A recente reclassificação da Alternative für Deutschland (AfD) pela agência de inteligência doméstica da Alemanha (BfV) de “caso suspeito” para “extremismo de direita comprovado” marca um ponto de inflexão na política de segurança europeia. O estudo do ICCT aponta que, paradoxalmente, essa medida de contenção pode ter catalisado a radicalização interna do partido, ao invés de mitigá-la. A pressão institucional serviu como um filtro reverso, purgando os elementos mais moderados que buscavam legitimação política e deixando a estrutura partidária nas mãos dos ideólogos mais intransigentes.
O mecanismo descrito é uma clássica “radicalização por designação”. Membros pragmáticos, temendo repercussões em suas carreiras civis e o estigma social de pertencer a uma entidade monitorada pelo Estado, abandonaram a legenda. Isso criou um vácuo de poder rapidamente preenchido pela facção nativista e etnonacionalista, que vê a hostilidade estatal não como um alerta, mas como uma validação de sua retórica anti-establishment e de perseguição política.
Geopoliticamente, o caso ilustra os riscos da “Democracia Militante” (Wehrhafte Demokratie) — o conceito alemão de que a democracia deve se armar contra seus inimigos internos. Ferramentas desenhadas para proteger a constituição podem, inadvertidamente, solidificar a coesão de grupos extremistas, criando um efeito de trincheira (“rally ‘round the flag”). O partido agora adota abertamente conceitos como a “remigração” (deportação em massa) e retóricas conspiratórias sobre a “Grande Substituição”, posições que antes eram sussurradas, mas agora são parte do programa oficial.

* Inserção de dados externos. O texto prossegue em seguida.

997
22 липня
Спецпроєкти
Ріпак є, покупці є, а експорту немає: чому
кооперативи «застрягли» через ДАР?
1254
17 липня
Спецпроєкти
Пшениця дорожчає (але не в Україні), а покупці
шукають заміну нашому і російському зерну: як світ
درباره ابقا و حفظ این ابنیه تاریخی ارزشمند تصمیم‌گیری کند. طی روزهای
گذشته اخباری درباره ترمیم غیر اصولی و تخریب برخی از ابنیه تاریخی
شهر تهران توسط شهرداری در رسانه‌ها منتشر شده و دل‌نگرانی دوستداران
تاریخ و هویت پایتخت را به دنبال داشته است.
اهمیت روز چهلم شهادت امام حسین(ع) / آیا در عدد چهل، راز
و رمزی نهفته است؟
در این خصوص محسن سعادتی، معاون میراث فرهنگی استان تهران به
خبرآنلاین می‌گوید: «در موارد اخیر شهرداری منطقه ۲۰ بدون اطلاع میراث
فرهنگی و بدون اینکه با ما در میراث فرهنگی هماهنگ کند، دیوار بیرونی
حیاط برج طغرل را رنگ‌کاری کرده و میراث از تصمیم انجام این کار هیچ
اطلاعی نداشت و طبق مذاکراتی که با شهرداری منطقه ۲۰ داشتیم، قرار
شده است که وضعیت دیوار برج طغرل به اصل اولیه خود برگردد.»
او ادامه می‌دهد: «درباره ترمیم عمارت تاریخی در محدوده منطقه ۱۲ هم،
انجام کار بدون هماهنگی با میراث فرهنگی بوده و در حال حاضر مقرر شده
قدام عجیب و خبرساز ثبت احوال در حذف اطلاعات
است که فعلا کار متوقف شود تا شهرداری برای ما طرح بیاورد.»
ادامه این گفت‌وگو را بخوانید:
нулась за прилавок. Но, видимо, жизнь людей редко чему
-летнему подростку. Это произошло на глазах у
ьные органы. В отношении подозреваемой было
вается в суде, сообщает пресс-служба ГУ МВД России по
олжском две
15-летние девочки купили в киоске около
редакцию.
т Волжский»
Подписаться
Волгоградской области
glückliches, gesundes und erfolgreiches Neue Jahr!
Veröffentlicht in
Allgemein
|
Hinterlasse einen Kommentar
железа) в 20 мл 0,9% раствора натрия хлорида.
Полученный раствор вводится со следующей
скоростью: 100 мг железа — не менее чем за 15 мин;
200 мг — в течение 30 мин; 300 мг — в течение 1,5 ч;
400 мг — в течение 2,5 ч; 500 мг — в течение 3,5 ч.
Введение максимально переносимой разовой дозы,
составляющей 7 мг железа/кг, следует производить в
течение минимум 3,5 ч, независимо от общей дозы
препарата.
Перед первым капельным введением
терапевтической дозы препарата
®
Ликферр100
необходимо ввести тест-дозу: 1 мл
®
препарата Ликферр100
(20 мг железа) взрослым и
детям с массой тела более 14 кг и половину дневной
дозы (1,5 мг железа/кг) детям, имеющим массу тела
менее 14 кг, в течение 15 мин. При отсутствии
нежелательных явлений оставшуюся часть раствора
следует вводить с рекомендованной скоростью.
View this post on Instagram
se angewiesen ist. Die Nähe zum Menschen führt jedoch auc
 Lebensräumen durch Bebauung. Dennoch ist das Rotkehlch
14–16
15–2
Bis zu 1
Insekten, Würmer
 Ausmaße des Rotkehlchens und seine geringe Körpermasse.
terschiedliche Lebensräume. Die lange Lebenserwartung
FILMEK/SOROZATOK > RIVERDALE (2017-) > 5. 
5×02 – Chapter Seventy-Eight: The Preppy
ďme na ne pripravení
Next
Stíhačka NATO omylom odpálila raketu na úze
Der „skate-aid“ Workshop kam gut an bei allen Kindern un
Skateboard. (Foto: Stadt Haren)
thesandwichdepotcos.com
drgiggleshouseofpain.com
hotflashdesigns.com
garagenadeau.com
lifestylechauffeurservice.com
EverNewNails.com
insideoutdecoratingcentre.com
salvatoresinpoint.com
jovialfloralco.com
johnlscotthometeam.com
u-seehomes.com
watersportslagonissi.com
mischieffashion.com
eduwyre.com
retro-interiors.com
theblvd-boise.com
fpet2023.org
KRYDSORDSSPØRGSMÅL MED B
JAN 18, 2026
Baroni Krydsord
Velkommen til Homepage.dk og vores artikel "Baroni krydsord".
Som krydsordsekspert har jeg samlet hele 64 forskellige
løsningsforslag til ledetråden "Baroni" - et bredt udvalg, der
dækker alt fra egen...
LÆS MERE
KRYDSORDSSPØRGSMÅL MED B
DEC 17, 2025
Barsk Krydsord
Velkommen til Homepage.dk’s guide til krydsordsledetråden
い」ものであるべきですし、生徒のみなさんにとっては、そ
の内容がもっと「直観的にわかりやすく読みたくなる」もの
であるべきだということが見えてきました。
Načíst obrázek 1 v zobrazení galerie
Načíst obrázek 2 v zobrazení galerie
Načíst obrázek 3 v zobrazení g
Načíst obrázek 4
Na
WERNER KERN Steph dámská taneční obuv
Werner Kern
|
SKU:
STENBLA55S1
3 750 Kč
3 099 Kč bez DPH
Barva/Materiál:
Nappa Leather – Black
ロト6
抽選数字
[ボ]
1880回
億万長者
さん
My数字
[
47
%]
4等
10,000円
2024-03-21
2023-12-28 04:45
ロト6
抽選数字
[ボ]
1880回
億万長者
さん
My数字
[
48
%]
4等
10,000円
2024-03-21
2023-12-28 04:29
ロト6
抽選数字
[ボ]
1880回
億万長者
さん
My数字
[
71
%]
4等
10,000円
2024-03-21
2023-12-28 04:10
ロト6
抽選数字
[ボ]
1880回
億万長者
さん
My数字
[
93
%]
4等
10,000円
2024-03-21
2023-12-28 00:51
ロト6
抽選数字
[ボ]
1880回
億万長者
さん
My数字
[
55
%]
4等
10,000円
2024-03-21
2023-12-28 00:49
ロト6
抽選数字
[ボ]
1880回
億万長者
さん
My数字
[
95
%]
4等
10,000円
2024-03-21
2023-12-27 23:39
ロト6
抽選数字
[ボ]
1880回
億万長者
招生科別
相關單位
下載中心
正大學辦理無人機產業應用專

Para a segurança global, a implicação é que a AfD, agora isolada institucionalmente pelo “cordão sanitário” (Brandmauer) dos outros partidos, pode se tornar um vetor de instabilidade ainda maior. Sem incentivos para a moderação e com o financiamento estatal ameaçado, o partido pode buscar apoio em redes transnacionais de extrema-direita ou atuar como um “spoiler” sistêmico, testando os limites da lei e da ordem pública.
Este cenário exige uma recalibragem das estratégias de contraterrorismo e inteligência política. O monitoramento e a designação jurídica são vitais, mas, isolados, podem acelerar a deriva extremista se não acompanhados de políticas que abordem as causas raízes do apoio popular — os “fatores de demanda”. O desafio não é apenas neutralizar uma organização, mas impedir que a repressão estatal se torne o principal combustível para a sua narrativa de vitimização e recrutamento.
A persistência da AfD como segunda força política, mesmo sob vigilância total, sinaliza que a batalha contra o extremismo na Europa Ocidental deixou de ser apenas uma questão de aplicação da lei para se tornar uma crise de representação. A inteligência agora opera em um terreno onde a distinção entre “oposição legítima” e “ameaça constitucional” é contestada por uma parcela significativa do eleitorado, tornando cada ação do Estado uma potencial arma na guerra cultural.